It was in the year 1984. I went to receive him at the Bangalore airport. Used to seeing VIPs at Indian airports being decked in garlands and flanked by sycophants I was a little surprised to see this tall man, walking alone, carrying his own suitcase.
“Sir Edmund, I presume?” I asked as I went up to him and introduced myself. “Pleased to meet you,” he said but would not let me carry his suitcase.
The New Zealand High Commission had reserved a suite for him at the Windsor Manor hotel. We had, from the Indian Institute of Science, invited him to deliver a lecture in the frontier series of lectures by leaders of the frontiers of any discipline.
Cameras flashed the moment we stepped into the hotel. As we entered the suite we were greeted with a big cake which depicted two men climbing the Everest in the icing.
After we had invited him, Sir Edmund had been corresponding with me to give me details of the arrangements for his talk in Bangalore. He was pleased to see that everything was in order.
I realised that a mountaineer has to be meticulous about every detail. While we were having a chat over a cup of tea the phone rang – it was the Director of Bangalore Doordarshan asking me whether Sir Edmund would agree to an interview. I asked Sir Edmund; he agreed. “Please send your cameraman and interviewer,” I told the Director.
“Sir, you would be interviewing him, the Director said. “You must be joking,” I said. “What do I know of mountaineering? I haven’t climbed even an ant-hill in my life.”
“We have no one else here. Why don’t you agree...,' the Director almost pleaded. I agreed, having realised that all I had to do was to get Sir Edmund talking and have the camera focused on him. Everyone would be interested in seeing and hearing him and not me. The interview went off all right.

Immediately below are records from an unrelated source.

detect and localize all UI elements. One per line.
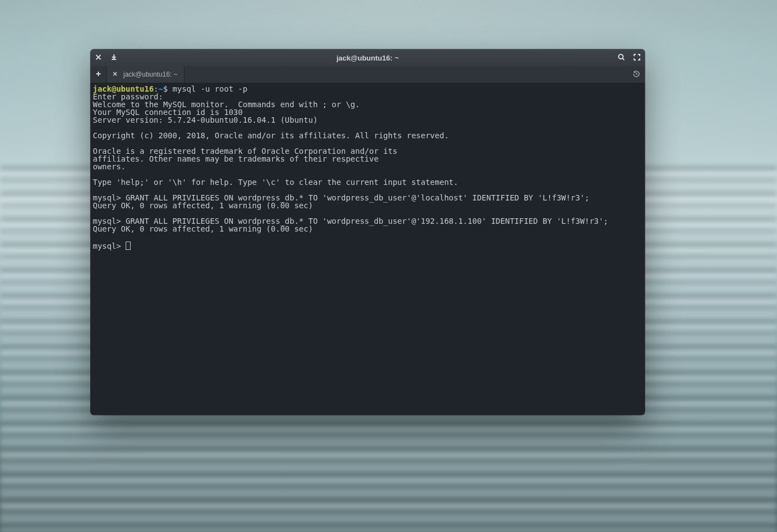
history-button[interactable] bbox=[628, 66, 645, 83]
output-line: jack@ubuntu16:~$ mysql -u root -p bbox=[93, 85, 642, 93]
output-line: Query OK, 0 rows affected, 1 warning (0.… bbox=[93, 202, 642, 209]
output-line: Query OK, 0 rows affected, 1 warning (0.… bbox=[93, 225, 642, 233]
output-line bbox=[93, 209, 642, 217]
command-text: mysql -u root -p bbox=[172, 84, 247, 93]
search-button[interactable] bbox=[614, 49, 629, 66]
download-button[interactable] bbox=[106, 49, 122, 66]
fullscreen-button[interactable] bbox=[629, 49, 645, 66]
output-line bbox=[93, 139, 642, 147]
output-line: mysql> bbox=[93, 240, 642, 248]
terminal-cursor bbox=[126, 242, 131, 250]
window-title: jack@ubuntu16: ~ bbox=[336, 54, 399, 62]
output-line: Oracle is a registered trademark of Orac… bbox=[93, 147, 642, 155]
output-line: Your MySQL connection id is 1030 bbox=[93, 108, 642, 116]
fullscreen-icon bbox=[633, 53, 641, 63]
terminal-output[interactable]: jack@ubuntu16:~$ mysql -u root -pEnter p… bbox=[91, 83, 645, 415]
output-line: mysql> GRANT ALL PRIVILEGES ON wordpress… bbox=[93, 194, 642, 202]
output-line: Copyright (c) 2000, 2018, Oracle and/or … bbox=[93, 132, 642, 139]
mysql-prompt: mysql> bbox=[93, 242, 126, 250]
output-line: Welcome to the MySQL monitor. Commands e… bbox=[93, 101, 642, 108]
output-line: mysql> GRANT ALL PRIVILEGES ON wordpress… bbox=[93, 217, 642, 225]
output-line: owners. bbox=[93, 163, 642, 170]
plus-icon bbox=[95, 71, 102, 79]
history-icon bbox=[632, 70, 640, 79]
tab-label: jack@ubuntu16: ~ bbox=[123, 71, 177, 78]
new-tab-button[interactable] bbox=[91, 66, 107, 83]
svg-point-0 bbox=[619, 54, 623, 59]
tab-terminal-1[interactable]: jack@ubuntu16: ~ bbox=[107, 66, 185, 83]
output-line bbox=[93, 186, 642, 194]
output-line: affiliates. Other names may be trademark… bbox=[93, 155, 642, 163]
close-icon bbox=[94, 53, 102, 63]
output-line: Enter password: bbox=[93, 93, 642, 101]
desktop-wallpaper: jack@ubuntu16: ~ bbox=[0, 0, 777, 532]
output-line: Type 'help;' or '\h' for help. Type '\c'… bbox=[93, 178, 642, 186]
tab-close-button[interactable] bbox=[111, 71, 119, 78]
output-line bbox=[93, 124, 642, 132]
titlebar[interactable]: jack@ubuntu16: ~ bbox=[91, 49, 645, 66]
search-icon bbox=[617, 53, 625, 63]
output-line bbox=[93, 170, 642, 178]
output-line bbox=[93, 233, 642, 240]
close-window-button[interactable] bbox=[91, 49, 106, 66]
output-line: Server version: 5.7.24-0ubuntu0.16.04.1 … bbox=[93, 116, 642, 124]
tab-bar: jack@ubuntu16: ~ bbox=[91, 66, 645, 83]
download-icon bbox=[110, 53, 118, 63]
close-icon bbox=[112, 71, 118, 78]
terminal-window: jack@ubuntu16: ~ bbox=[91, 49, 645, 415]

I remember having asked him to describe his thrill when, as the first man ever setting foot on the tallest peak of the world. “I don’t think I would describe my feelings as thrill,” he said.
“We were just as anxious about climbing down as we were of climbing up. Sometimes climbing down is more difficult. In fact I, on our way down, I had fallen into a chasm and had it not been for Tenzing, I would have been buried alive.” I really was impressed by this man’s simplicity and honesty.
Something that may not be generally known is that Sir Edmund had spent a lot of his time, money and energy in trying to alleviate the hard conditions of the sherpas. He set up schools and hospitals for the sherpas.